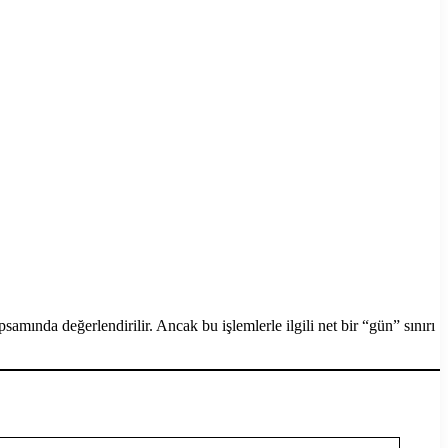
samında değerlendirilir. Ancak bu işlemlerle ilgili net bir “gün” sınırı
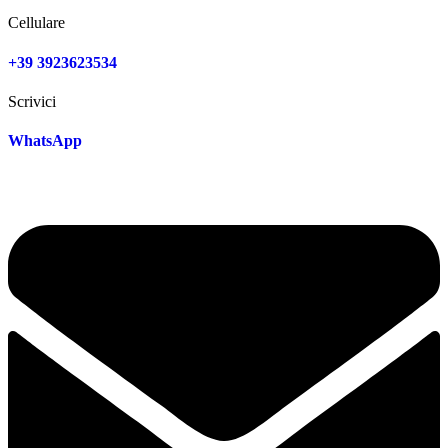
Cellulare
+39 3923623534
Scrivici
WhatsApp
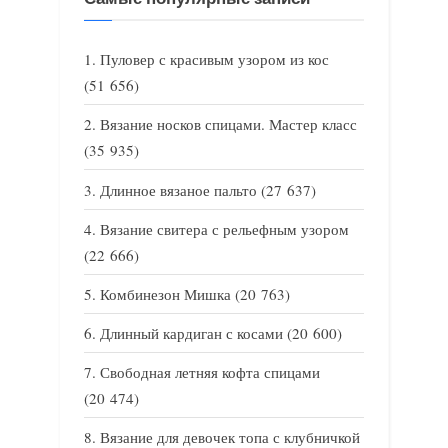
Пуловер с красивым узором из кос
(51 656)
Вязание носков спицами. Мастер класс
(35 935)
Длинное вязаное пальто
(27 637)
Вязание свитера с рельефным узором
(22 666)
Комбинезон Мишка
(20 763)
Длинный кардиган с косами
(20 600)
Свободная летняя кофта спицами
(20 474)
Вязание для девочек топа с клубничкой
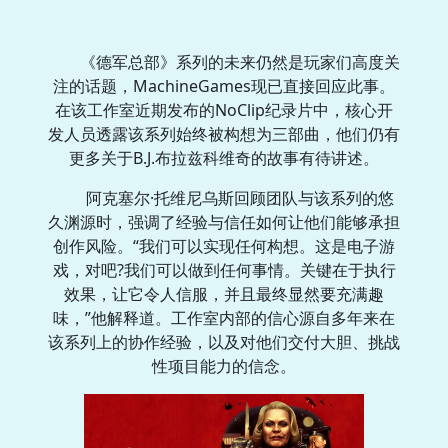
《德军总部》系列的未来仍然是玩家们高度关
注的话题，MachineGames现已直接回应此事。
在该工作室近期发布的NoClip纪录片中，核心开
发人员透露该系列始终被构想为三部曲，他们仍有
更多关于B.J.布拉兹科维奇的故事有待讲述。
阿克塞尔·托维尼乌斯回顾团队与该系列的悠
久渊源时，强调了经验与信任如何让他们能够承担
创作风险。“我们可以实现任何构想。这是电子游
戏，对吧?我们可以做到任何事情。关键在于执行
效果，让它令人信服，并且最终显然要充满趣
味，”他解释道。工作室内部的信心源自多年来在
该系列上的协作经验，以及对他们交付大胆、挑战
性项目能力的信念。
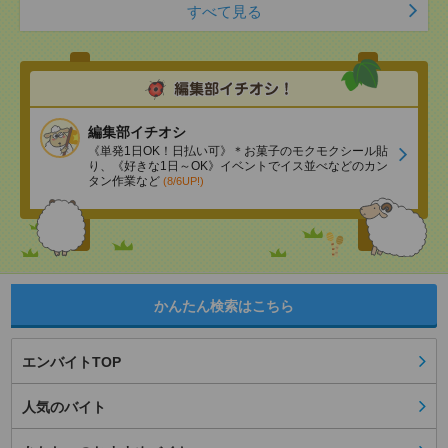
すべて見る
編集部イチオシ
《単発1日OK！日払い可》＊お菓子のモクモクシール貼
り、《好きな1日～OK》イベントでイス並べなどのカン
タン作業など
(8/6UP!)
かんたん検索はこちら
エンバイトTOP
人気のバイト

=== What this task involves ===
The records above should be reproduced exactly, with the pictures omitted.

=== Result below ===
samında değerlendirilir. Ancak bu işlemlerle ilgili net bir “gün” sınırı
Cellulare
+39 3923623534
Scrivici
WhatsApp
Пуловер с красивым узором из кос
(51 656)
Вязание носков спицами. Мастер класс
(35 935)
Длинное вязаное пальто
(27 637)
Вязание свитера с рельефным узором
(22 666)
Комбинезон Мишка
(20 763)
Длинный кардиган с косами
(20 600)
Свободная летняя кофта спицами
(20 474)
Вязание для девочек топа с клубничкой
《德军总部》系列的未来仍然是玩家们高度关
注的话题，MachineGames现已直接回应此事。
在该工作室近期发布的NoClip纪录片中，核心开
发人员透露该系列始终被构想为三部曲，他们仍有
更多关于B.J.布拉兹科维奇的故事有待讲述。
阿克塞尔·托维尼乌斯回顾团队与该系列的悠
久渊源时，强调了经验与信任如何让他们能够承担
创作风险。“我们可以实现任何构想。这是电子游
戏，对吧?我们可以做到任何事情。关键在于执行
效果，让它令人信服，并且最终显然要充满趣
味，”他解释道。工作室内部的信心源自多年来在
该系列上的协作经验，以及对他们交付大胆、挑战
性项目能力的信念。
すべて見る
編集部イチオシ
《単発1日OK！日払い可》＊お菓子のモクモクシール貼
り、《好きな1日～OK》イベントでイス並べなどのカン
タン作業など
(8/6UP!)
かんたん検索はこちら
エンバイトTOP
人気のバイト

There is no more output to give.